1) La théorie cartésienne : liberté et volonté
Nous connaissons la théorie cartésienne dite du « libre arbitre », ou liberté de la volonté. Selon Descartes notre volonté est libre, au point que nous pouvons choisir dans l’indifférence la plus totale ; et cependant cette liberté ne vaut que lorsque nous adhérons à l’évidence, à la vérité des idées claires et distinctes. Comment expliquer ce paradoxe ?
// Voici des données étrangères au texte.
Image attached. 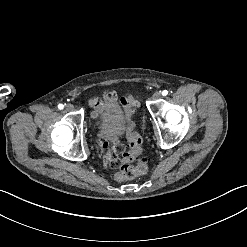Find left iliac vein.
Instances as JSON below:
<instances>
[{"instance_id": "obj_1", "label": "left iliac vein", "mask_w": 247, "mask_h": 247, "mask_svg": "<svg viewBox=\"0 0 247 247\" xmlns=\"http://www.w3.org/2000/svg\"><path fill=\"white\" fill-rule=\"evenodd\" d=\"M161 98V93L159 91H156L152 94V99L153 100H158Z\"/></svg>"}]
</instances>
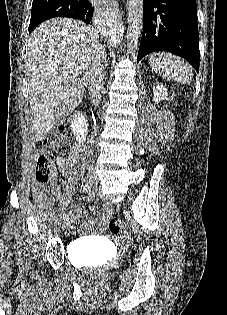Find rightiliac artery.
<instances>
[{
    "label": "right iliac artery",
    "instance_id": "82829eb1",
    "mask_svg": "<svg viewBox=\"0 0 227 315\" xmlns=\"http://www.w3.org/2000/svg\"><path fill=\"white\" fill-rule=\"evenodd\" d=\"M82 191H83V193H88V192H90V191H91V185L85 184V185L83 186ZM63 218H64V220L68 219V218H69V214H68V213H65V214L63 215Z\"/></svg>",
    "mask_w": 227,
    "mask_h": 315
}]
</instances>
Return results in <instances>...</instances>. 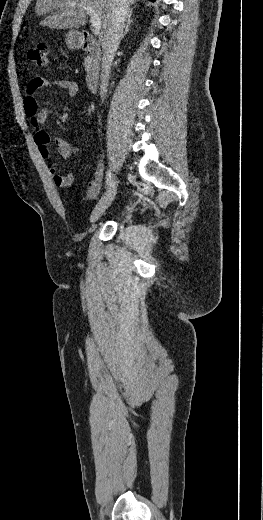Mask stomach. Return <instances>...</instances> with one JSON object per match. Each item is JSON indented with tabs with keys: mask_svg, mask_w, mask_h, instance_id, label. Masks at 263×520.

Rappelons tout d'abord, dans le cadre de la théorie cartésienne de la vérité, cette distinction essentielle entre la volonté et l’entendement. La vérité se définit comme une adhésion à l’évidence, c'est-à-dire aux idées claires et distinctes. Qu’est-ce qui adhère ? C’est la volonté, la volonté qui juge, qui décide, qui donne son accord. Qu’est-ce qui entend, c'est-à-dire qui conçoit plus ou moins clairement ? C’est l’entendement. Mais l’entendement tout seul ne produit pas une vérité, il faut que la volonté y ajoute son accord, son assentiment. Bref l’entendement propose et la volonté dispose. Or c’est justement à ce niveau qu’intervient la liberté, au niveau de la volonté. Car celle-ci peut très bien ne peut être disposée à donner son accord. Pour deux raisons, une bonne et une mauvaise. Une bonne : lorsque l’idée conçue ou perçue n’est pas suffisamment claire, il y a tout intérêt à ne pas se précipiter pour la déclarer vraie, donc il faut comme le dit Descartes suspendre son jugement (attendre avant de juger). Une mauvaise : alors même qu’une idée me paraît évidente, je décide de ne pas le reconnaître, de lui tourner le dos. La liberté est ici centrale : dans le premier cas, c’est elle qui me fait accéder à la vérité ou au contraire me précipite dans l’erreur (par précipitation, justement). Dans le second cas elle se manifeste sous sa face arbitraire, le côté « n’importe quoi » de la liberté, qui n’est certes pas le plus glorieux mais n’en est pas moins réel. On n’est pas plus libre en étant rationnel, mais dans ce dernier cas on fait d’autant plus honneur à sa liberté. La liberté de Descartes est donc surtout une « liberté de dire oui », oui à la vérité rationnelle ; mais elle inclut une liberté de « dire non », elle-même au service de la raison : c’est le doute.